After reading every draft, I make notes along the way, which probably sounds familiar to you authors out there. The further into the edits I get, the more I need to check my notes, which is what happened this week. To ramp up the excitement, I introduced another element, which forced me to go back five chapters and rewrite the scene, which created a domino effect for most of the remaining chapters. Despite going back, I’m still moving forward with my improvements, so that’s a good thing. I just wish I’d been a little faster at picking up on the nuances and connections. Thank goodness I’m not writing to deadline or I’d be really hooped.

When I was writing essays and articles twenty years ago, outlining key points was essential, as was giving careful thought to the message I wanted to convey. If I return to nonfiction, outlining will be essential. Should I get around to writing a second fantasy, there will definitely be more outlining but who knows how much?

There are a number of online quizzes to help you determine if you’re a pantser or a plotter, but really the best way to decide is to try both. So, I’m curious about my author friends out there, which method do you use, or have you got a completely different method?

The Importance of a Novel’s Timeline

During the editing process of my first Casey Holland mystery, The Opposite of Dark, my publisher asked me to submit a timeline of events so that the editor could keep track of the story’s continuity. Although I’d always used outlines, I hadn’t kept a detailed hourly timeline of events. Now, I couldn’t imagine writing without one.

As you can imagine, timing is crucial in thriller/mystery novels. I need to know what’s happening to whom, where, why, and when, sometimes right down to the minute. Think about it. If you’ve set up a traumatic event like a high school shooting, then you’d better make sure that your protagonist isn’t at Sunday church services when it happens.

I use an Excel spreadsheet to nail down my timeline. I’m sure there are useful apps out there to do this now, but I’m used to Excel. It’s simple, flexible, and free. My 6th Casey Holland mystery is 35 chapters long, but to keep the sheet from becoming too wide, I start a new column below chapter one at the halfway point. Everything is on one sheet and easy to see at a glance. Here’s a sample of the first six chapters:

Sat. Sun. Mon. Fri. Fri. Mon.
17-May 18-May 19-May 23-May 23-May 26-May
6:30 PM 2:30 AM 9:00 AM 11:00 PM 11:10 PM 9:00 AM
ONE TWO THREE FOUR FIVE SIX
on bus with Wesley-riot at home after the riot-Lou introduced at meeting with Stan-talks to Benny & learns more about Lou’s injuries on the bus with the Friends-Benny attacked attack scene at Benny’s bus. Glimpse of suspect staff mtg. at MPT – graffiti on bldg. Just over a week since the riot.

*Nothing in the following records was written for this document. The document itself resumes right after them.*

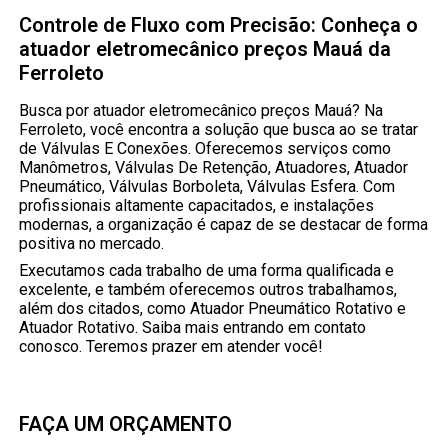
Controle de Fluxo com Precisão: Conheça o
atuador eletromecânico preços Mauá da
Ferroleto
Busca por atuador eletromecânico preços Mauá? Na
Ferroleto, você encontra a solução que busca ao se tratar
de Válvulas E Conexões. Oferecemos serviços como
Manômetros, Válvulas De Retenção, Atuadores, Atuador
Pneumático, Válvulas Borboleta, Válvulas Esfera. Com
profissionais altamente capacitados, e instalações
modernas, a organização é capaz de se destacar de forma
positiva no mercado.
Executamos cada trabalho de uma forma qualificada e
excelente, e também oferecemos outros trabalhamos,
além dos citados, como Atuador Pneumático Rotativo e
Atuador Rotativo. Saiba mais entrando em contato
conosco. Teremos prazer em atender você!
FAÇA UM ORÇAMENTO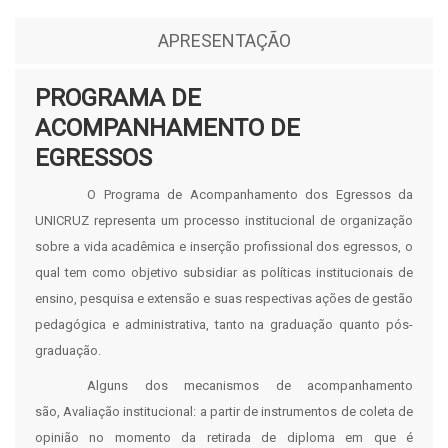
APRESENTAÇÃO
PROGRAMA DE
ACOMPANHAMENTO DE
EGRESSOS
O Programa de Acompanhamento dos Egressos da
UNICRUZ representa um processo institucional de organização
sobre a vida acadêmica e inserção profissional dos egressos, o
qual tem como objetivo subsidiar as políticas institucionais de
ensino, pesquisa e extensão e suas respectivas ações de gestão
pedagógica e administrativa, tanto na graduação quanto pós-
graduação.
Alguns dos mecanismos de acompanhamento
são, Avaliação institucional: a partir de instrumentos de coleta de
opinião no momento da retirada de diploma em que é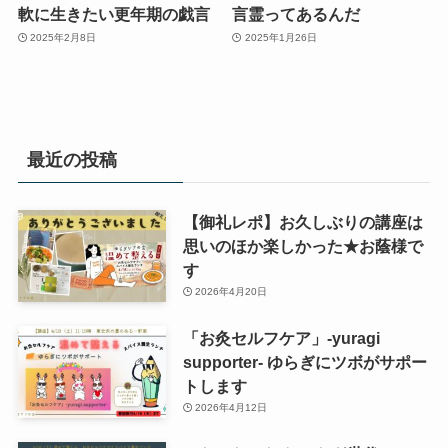
軟に生きたい更年期の戯言
言霊ってあるんだ
2025年2月8日
2025年1月26日
最近の投稿
【御礼レポ】お久しぶりの講座は
思いのほか楽しかった★お蔭様で
す
2026年4月20日
「お灸セルフケア」-yuragi
supporter- ゆらぎにツボがサポー
トします
2026年4月12日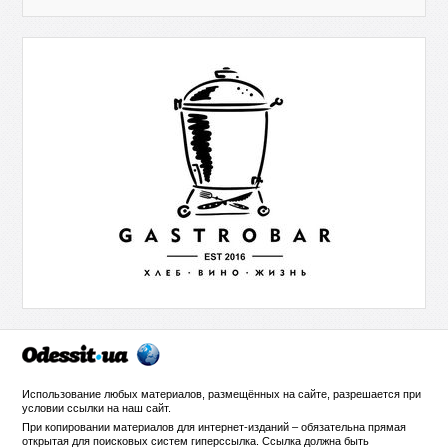
Использование любых материалов, размещённых на сайте, разрешается при
условии ссылки на
наш сайт
.
При копировании материалов для интернет-изданий – обязательна прямая
открытая для поисковых систем гиперссылка. Ссылка должна быть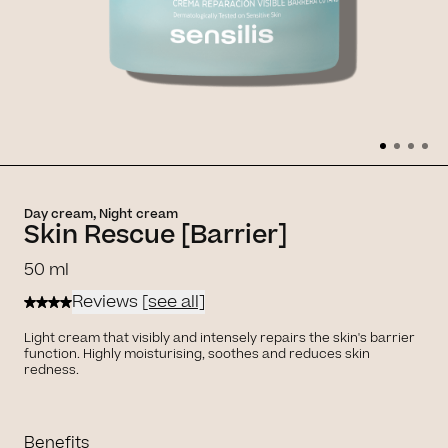
Day cream, Night cream
Skin Rescue [Barrier]
50 ml
Reviews
[see all]
Light cream that visibly and intensely repairs the skin's barrier
function. Highly moisturising, soothes and reduces skin
redness.
Benefits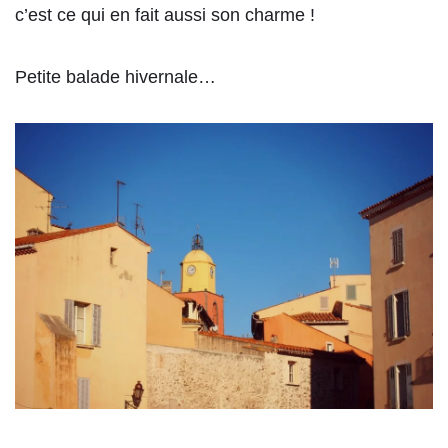
c’est ce qui en fait aussi son charme !
Petite balade hivernale…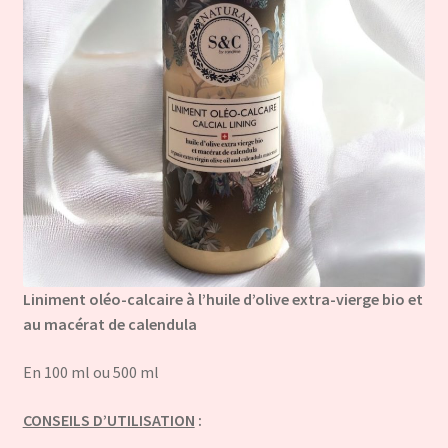
Liniment oléo-calcaire à l’huile d’olive extra-vierge bio et
au macérat de calendula
En 100 ml ou 500 ml
CONSEILS D’UTILISATION
: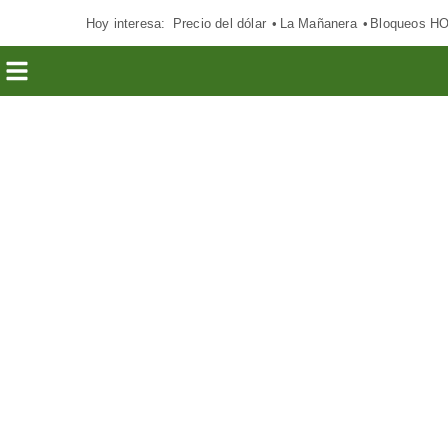
Hoy interesa:
Precio del dólar
La Mañanera
Bloqueos H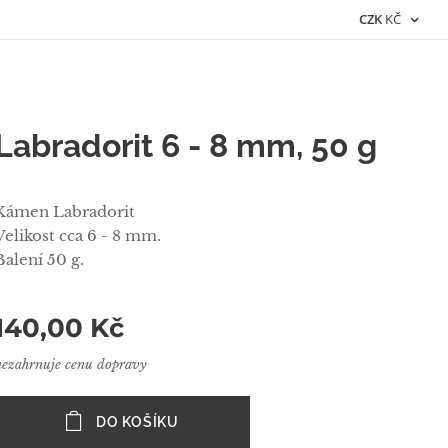
CZK
KČ
Labradorit 6 - 8 mm, 50 g
Kámen Labradorit
Velikost cca 6 - 8 mm.
Balení 50 g.
140,00
Kč
nezahrnuje cenu dopravy
DO KOŠÍKU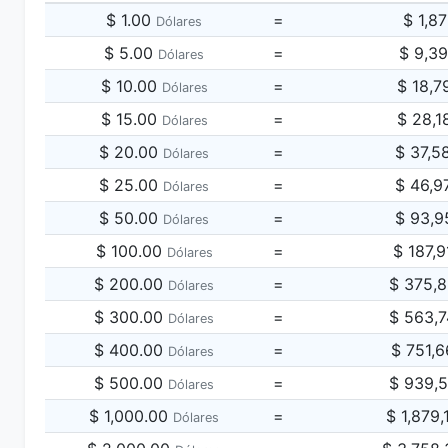
$ 1.00
=
$ 1,8
Dólares
$ 5.00
=
$ 9,3
Dólares
$ 10.00
=
$ 18,7
Dólares
$ 15.00
=
$ 28,1
Dólares
$ 20.00
=
$ 37,5
Dólares
$ 25.00
=
$ 46,9
Dólares
$ 50.00
=
$ 93,9
Dólares
$ 100.00
=
$ 187,
Dólares
$ 200.00
=
$ 375,
Dólares
$ 300.00
=
$ 563,
Dólares
$ 400.00
=
$ 751,
Dólares
$ 500.00
=
$ 939,
Dólares
$ 1,000.00
=
$ 1,879
Dólares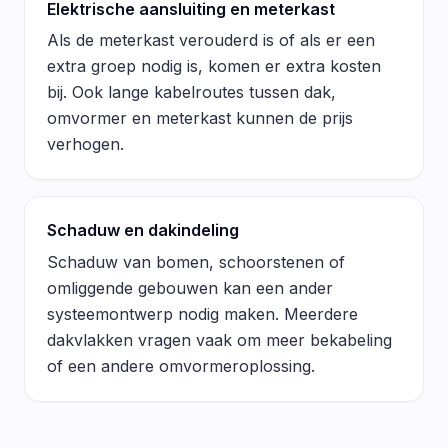
Elektrische aansluiting en meterkast
Als de meterkast verouderd is of als er een
extra groep nodig is, komen er extra kosten
bij. Ook lange kabelroutes tussen dak,
omvormer en meterkast kunnen de prijs
verhogen.
Schaduw en dakindeling
Schaduw van bomen, schoorstenen of
omliggende gebouwen kan een ander
systeemontwerp nodig maken. Meerdere
dakvlakken vragen vaak om meer bekabeling
of een andere omvormeroplossing.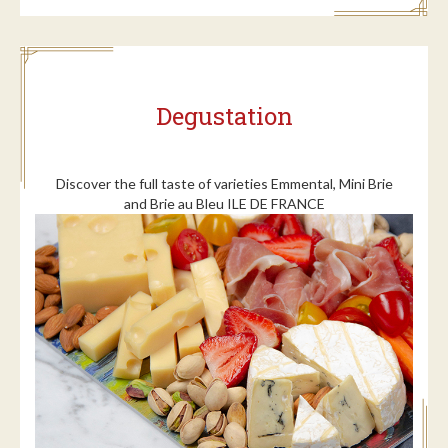
Degustation
Discover the full taste of varieties Emmental, Mini Brie
and Brie au Bleu ILE DE FRANCE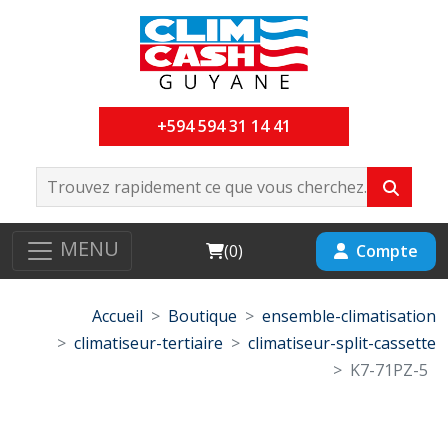
+594 594 31 14 41
MENU
Cart
Compte
(
0
)
Accueil
Boutique
ensemble-climatisation
climatiseur-tertiaire
climatiseur-split-cassette
K7-71PZ-5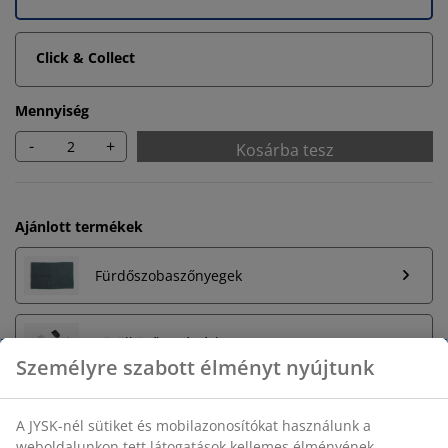
Click & Collect
Mennyiség
-
+
Kosárba tesz
Ajánlott termékek
Fürdőszobaszőnyegek
Törölközőtartó rúd
Korlátlan termékvisszavétel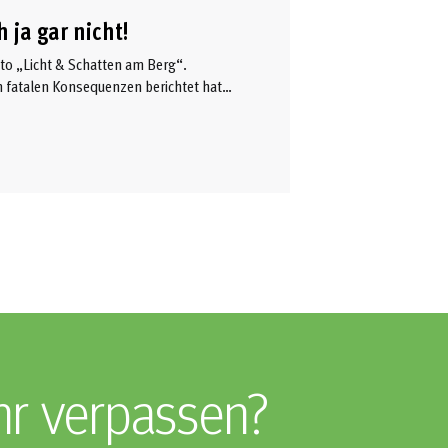
 ja gar nicht!
to „Licht & Schatten am Berg“.
 fatalen Konsequenzen berichtet hat,
ner-Kügler (die bei Medien und Autoren
es nahestehenden Menschen bei uns
zu schreiben und dabei auch auf die
hr verpassen?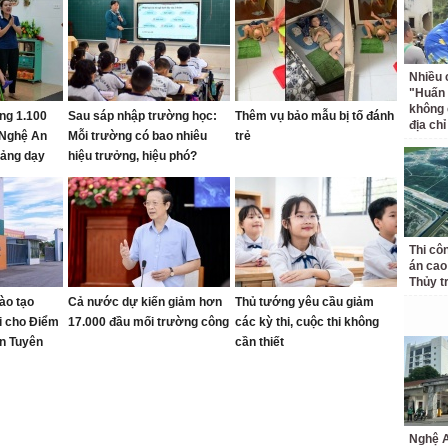
Nhiều 
"Huấn
không 
ng 1.100
Sau sáp nhập trường học:
Thêm vụ bảo mẫu bị tố đánh
địa ch
 Nghệ An
Mỗi trường có bao nhiêu
trẻ
giảng dạy
hiệu trưởng, hiệu phó?
Thi cô
án cao
Thủy t
ào tạo
Cả nước dự kiến giảm hơn
Thủ tướng yêu cầu giảm
ại cho Điểm
17.000 đầu mối trường công
các kỳ thi, cuộc thi không
n Tuyên
cần thiết
Nghệ A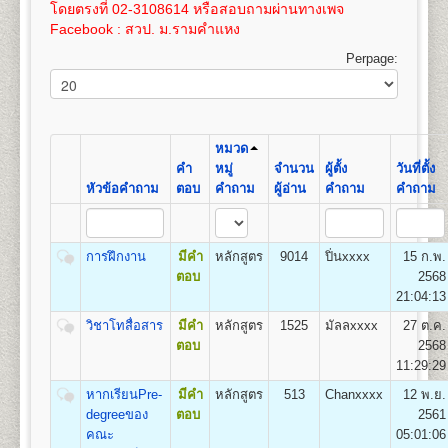
เปิดสอน
สาขาภูมิศาสตร์
100
3,575
โดยตรงที่ 02-3108614 หรือสอบถามผ่านทางเพจ
และให้ทำการชำระค่าเทียบโอนไว้ก่อน 100 บาท และ
เอกสารตามข้อ ๕-๖ แทรกอยู่ในระเบียบการฯ
Facebook : สวป. ม.รามคำแหง
หลังจากผลสอบที่รอเข้าระบบทรานสคริปท์แล้ว ให้ขอ
(ม.ร.๑) ให้ผู้สมัครกรอกและระบายให้ครบถ้วน เอกสาร
16
400
800
1,200
1,000
100
100
3,600
ทรานสคริปท์และไปดำเนินการเทียบโอนหน่วยกิตใน
ตามข้อ ๑-๔ ให้ถ่ายเอกสารขนาด A4 หรือถ่ายขนาด
Perpage:
ที่ทำการคณะที่ได้สมัครเข้าอีกครั้งหลังจากการรับ
21.5 x 35.3 ซม. เท่านั้น
17
425
800
1,200
1,000
100
คณะวิทยาศาสตร์
สมัครฯ
100
3,625
เปิดสอนระดับปริญญาตรี
หลักสูตร 4 ปี จำนวน 128-138
ค่าใช้จ่ายในการสมัครเป็นนักศึกษาใหม่
ดูรายละเอียด
18
450
800
1,200
1,000
100
หน่วยกิต
100
3,650
ได้โดย
คลิกที่นี
โดยค่าใช้จ่ายนี้ยังไม่รวมค่าเทียบโอน
ชื่อปริญญา
วิทยาศาสตรบัณฑิต (วท.บ.) Bachelor of
หมวด
ขั้นตอนการสมัครรายกระบวนวิชา (PRE-
หน่วยกิตในกรณีนี้ หน่วยกิตละ 50 บาท(ค่าเทียบโอน
19
475
800
1,200
1,000
100
Science (B.S.in…………….)
คำ
หมู่
จำนวน
ผู้ตั้ง
วันที่ตั้ง
100
3,675
DEGREE) ด้วยตนเอง
หน่วยกิตสามารถชำระได้ภายหลัง ภายใน 1 ปี นับจากวัน
เปิดสอน
14
สาขาวิชา
คณิตศาสตร์ สถิติศาสตร์ เคมี
หัวข้อคำถาม
ตอบ
คำถาม
ผู้อ่าน
คำถาม
คำถาม
ที่สมัครฯ)
20
500
800
1,200
1,000
100
ฟิสิกส์ ชีววิทยา วิทยาการคอมพิวเตอร์ การวิจัยดำเนิน
สถานที่รับสมัคร
อาคารหอประชุมพ่อขุนรามคำ แหง
100
3,700
งาน เทคโนโลยีวัสดุ เทคโนโลยีอาหาร เทคโนโลยี
มหาราช
หากมีข้อสงสัยเพิ่มเติมประการใดๆ ให้สอบถามได้ที่ หน่วย
21
525
800
1,200
1,000
100
อิเล็กทรอนิกส์ เทคโนโลยีชีวภาพ วิทยาศาสตร์สิ่ง
รายละเอียดแต่ละขั้นตอน
แนะแนวและประชาสัมพันธ์ (ห้องแนะแนว) อาคาร สวป.
๑. ใบสมัครและขึ้นทะ
100
3,725
การฝึกงาน
มีคำ
หลักสูตร
9014
ปิ่นxxxx
15 ก.พ.
แวดล้อม เทคโนโลยีการเกษตร และเทคโนโลยี
เบียนฯ (ม.ร.๒) ผู้เข้าศึกษาเป็นรายกระบวนวิชา (PRE -
ชั้น 4 โทรศัพท์ 02-310-8614
ตอบ
2568
22
550
800
1,200
1,000
100
สารสนเทศ
DEGREE)
100
3,750
21:04:13
๒. สำเนาวุฒิบัตรจบระดับ
วิชาโทสื่อสาร
มีคำ
หลักสูตร
1525
มัลลxxxx
27 ต.ค.
ชั้นมัธยมศึกษาตอนต้น (ม.๓) ขึ้นไป จำนวน ๒ ฉบับ
ตอบ
2568
คณะรัฐศาสตร์
(ไม่ให้ใช้สำเนาสมุดพก
11:29:29
เปิดสอนระดับปริญญาตรี
หลักสูตร 4 ปี จำนวน
หรือหนังสือรับรองกำ ลังศึกษาอยู่มัธยมศึกษาตอนปลาย)
126 หน่วยกิต
๓. สำเนาทะเบียนบ้าน
หากเรียนPre-
มีคำ
หลักสูตร
513
Chanxxxx
12 พ.ย.
ชื่อปริญญา
รัฐศาสตรบัณฑิต (ร.บ.) Bachelor of Political
จำนวน ๒ ฉบับ และสำเนาบัตรประจำตัวประชาชน
degreeของ
ตอบ
2561
Science (B.Pol.Sc.)
จำนวน ๓ ฉบับ
คณะ
05:01:06
เปิดสอน
3
กลุ่มวิชาเอก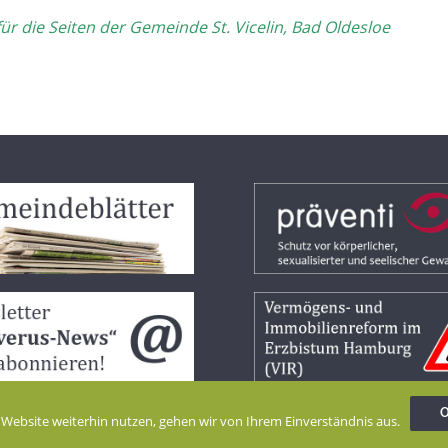
die Seiten der Gemeinde St. Vicelin, Bad Oldesloe
 Website weiterhin nutzen, gehen wir von Ihrem Einverständnis aus.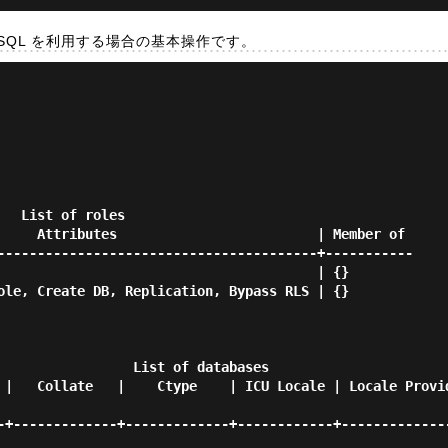
reSQL を利用する場合の基本操作です。
les

----------------------------------------+-----------

     List of databases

The opening chapters are straightforward and don’t require many notes, but there’s room to added things if needed. As the book goes on, descriptions grow longer. The names and abbreviated content won’t mean much to you, but notice that the date, weekday and time of day are at the top of each column. Those are the details I’m going to forget during the numerous drafts.

I wait until the second or third draft before creating an Excel sheet because I know that chapters will either be merged or deleted during the first couple of rewrites.

Real-life disruptions can pull us away from writing projects for weeks or even months at a time. Using a timeline will help get you back on track quickly. It’ll also save you time and money if you’re hiring an editor. So, find a way that works for you and go for it. The bit of extra work is well worth the effort.